Acting FAA Administrator Billy Nolen stated unequivocally: “If you act out on a plane, you should just stay at home because we will come after you with serious consequences. …We have zero tolerance for unruly behavior.”
Incidents of passenger unruliness in 2023 include alleged assaults of female passengers; assaults of flight attendants; inappropriate touching; and one instance in which a passenger refused to remain seated, acted erratically, and insisted he needed to fly the aircraft. So states the FAA.
In 2021, following skyrocketing complaints of erratic passenger behavior, the FBI and FAA partnered for purpose of streamlining criminal review of unruly passenger cases. The FAA, in 2021, investigated 1,113 unruly passenger incidents, of which 37 were forwarded to the FBI for criminal review.

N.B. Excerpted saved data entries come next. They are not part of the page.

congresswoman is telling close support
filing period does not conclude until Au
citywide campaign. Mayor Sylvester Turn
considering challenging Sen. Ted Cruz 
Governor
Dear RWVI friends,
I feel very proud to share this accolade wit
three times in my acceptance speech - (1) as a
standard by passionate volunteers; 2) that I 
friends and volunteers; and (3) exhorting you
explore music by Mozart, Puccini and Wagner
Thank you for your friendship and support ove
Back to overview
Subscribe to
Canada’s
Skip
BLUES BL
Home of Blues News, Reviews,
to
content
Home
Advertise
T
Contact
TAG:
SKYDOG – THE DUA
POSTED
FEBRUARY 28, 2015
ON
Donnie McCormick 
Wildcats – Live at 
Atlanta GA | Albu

The FAA is empowered to levy civil fines but lacks authority to file criminal charges, ergo, wanton instances of passenger incivility are turned over to the Federal Bureau of Investigation.

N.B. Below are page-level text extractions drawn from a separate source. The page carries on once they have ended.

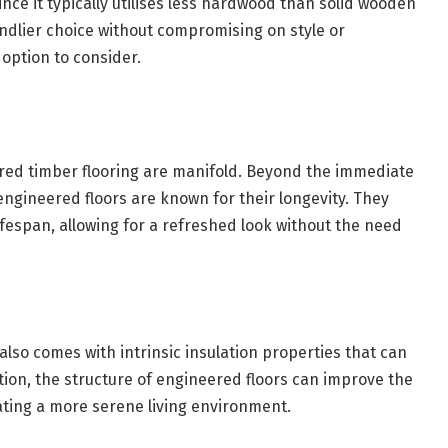
nce it typically utilises less hardwood than solid wooden
endlier choice without compromising on style or
 option to consider.
ered timber flooring are manifold. Beyond the immediate
engineered floors are known for their longevity. They
ifespan, allowing for a refreshed look without the need
 also comes with intrinsic insulation properties that can
ion, the structure of engineered floors can improve the
ating a more serene living environment.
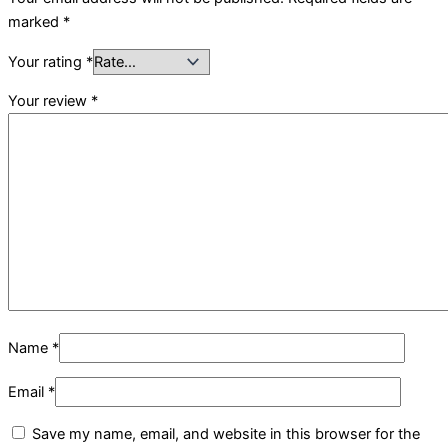
marked
*
Your rating
*
Your review
*
Name
*
Email
*
Save my name, email, and website in this browser for the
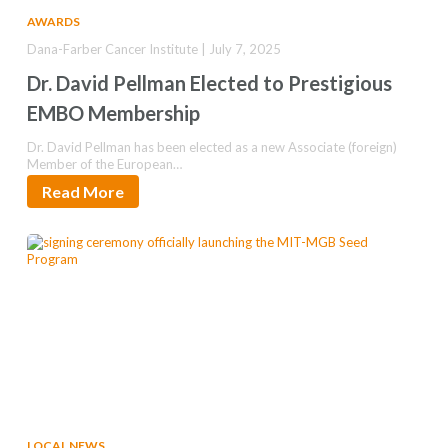
AWARDS
Dana-Farber Cancer Institute | July 7, 2025
Dr. David Pellman Elected to Prestigious
EMBO Membership
Dr. David Pellman has been elected as a new Associate (foreign)
Member of the European…
Read More
LOCAL NEWS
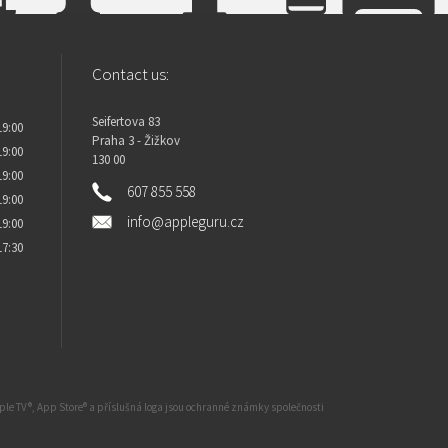
Contact us:
Seifertova 83
19:00
Praha 3 - Žižkov
19:00
130 00
19:00
607 855 558
19:00
info@appleguru.cz
19:00
17:30
Apple TV®, App Store® a příslušná loga jsou ochranné známky společnosti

The FBI maintains a reticent tenor vis-à-vis the regularity with which it acts on FAA referrals of unruly passengers. FBI Assistant Director Luis Quesada provided no hard numbers, setting forth, instead, that the bureau is “committed to investigating all incidents that fall within FBI jurisdiction aboard commercial flights.”
In 2022, reported incidents of unruly passengers dropped by almost half—with the FAA investigating 831 such occurrences. Nevertheless, by February 2022, the FAA had passed eighty cases of potentially criminal passenger behavior on to the FBI for further review.

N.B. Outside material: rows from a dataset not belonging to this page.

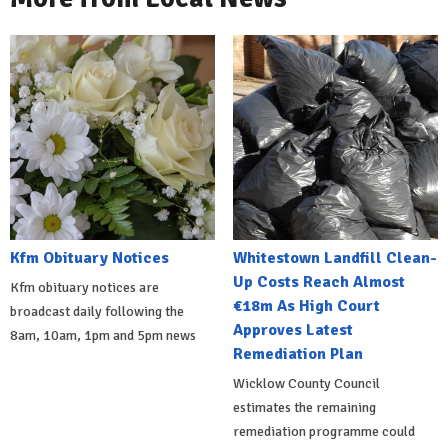
Kfm Obituary Notices
Whitestown Landfill Clean-
Up Costs Reach Almost
Kfm obituary notices are
€18m As High Court
broadcast daily following the
Approves Latest
8am, 10am, 1pm and 5pm news
Remediation Plan
Wicklow County Council
estimates the remaining
remediation programme could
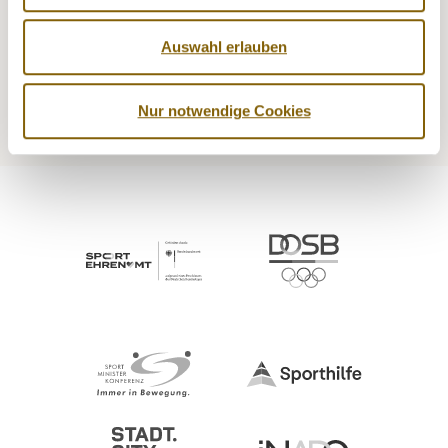
NADA
Legal matters
Auswahl erlauben
Medicine
Testing
Education
Service
Nur notwendige Cookies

Airlines reported fewer cases of unruly passengers following a federal judge’s April 2022 ruling which struck down mask mandates aboard public transportation—to include commercial aircraft. Prior to subject ruling, approximately two-thirds of all unruly passenger incidents arose from disputes over masks.
The FBI investigates instances of passenger misconduct comprising sexual misconduct, assault, interference with fellow passengers, and theft aboard aircraft. Among the more egregious COVID and post-COVID era incidents of idiocy-on-the-wing include a Texas man who, upon landing in Montana, pleaded guilty to groping a young girl; a woman convicted of assaulting two people on a flight from Buffalo to Chicago; and a Washington man who pleaded guilty to assaulting a flight attendant. Most recently, passengers aboard a flight from Los Angeles to Boston worked together to subdue a man who prosecutors allege tried to open one of the aircraft’s emergency door before attempting to stab a flight attendant with a broken metal spoon.
In March 2023, lawmakers reintroduced legislation seeking to establish a program permanently revoking the flight privileges of passengers fined or convicted by a court of unruly behavior aboard an aircraft. A similar proposal backed by airline unions failed to gain traction in 2022 when conservatives and civil libertarians pointed out it circumvented due-process—a Constitutional guarantee with which the Biden administration has selectively dispensed.